I disagree with this as a definition of “the Lua way"; if it were then 5.3 would certainly NOT include bitwise operators and we’d just have a bit64 library. Second, a blanket “all policy is bad” argument is rather dubious. SOME policy is both necessary and good; that’s why Lua specifies the precision of floats and (in 5.3) the width of integers (never mind about the compile-time variants).

To my mind “the Lua way” is have as LITTLE policy as is practical. The question, therefore, is really this: is it sufficiently useful to have a policy-based method to manage global variable declaration to justify it’s addition? Notice that this has nothing to do with HOW such a policy is realized. This is because policies solve issues of standardization, while the realization of policies involve issues of efficiency and compatibility (and, dare i say it, elegance).
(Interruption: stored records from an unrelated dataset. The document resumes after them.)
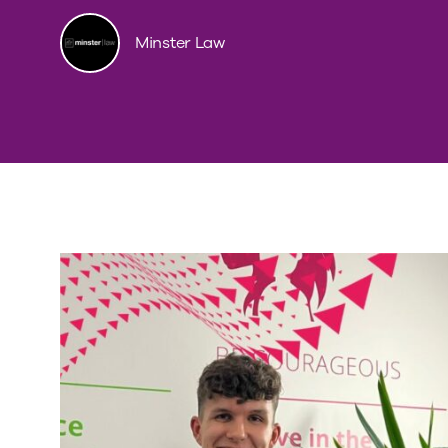
Minster Law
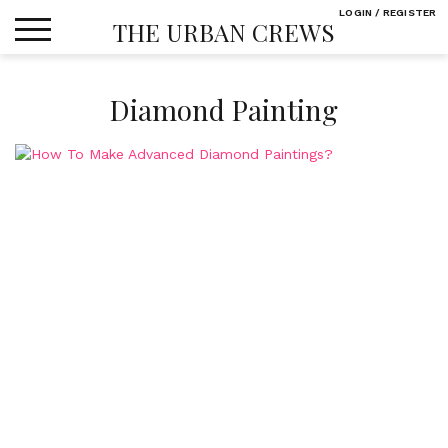
Skip
LOGIN / REGISTER
THE URBAN CREWS
to
content
Diamond Painting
The OP points out that the problem with existing implementations/work-arounds/hacks (choose your word) is that they all collide with 3rd party code such as libraries. I’ve had this issue as well; it doesn’t really matter what you do with the existing solutions, they only really work if you have total control of 100% of the source in your project.

And, to be blunt, it *is* a wretched nuisance when you spend an hour staring at code that should work only to notice a simple single-letter typo in a variable name was the cause.

I personally don’t agree with the OP’s proposed solution; it feels odd to me. But I *do* agree with the motivation to try to create such a solution.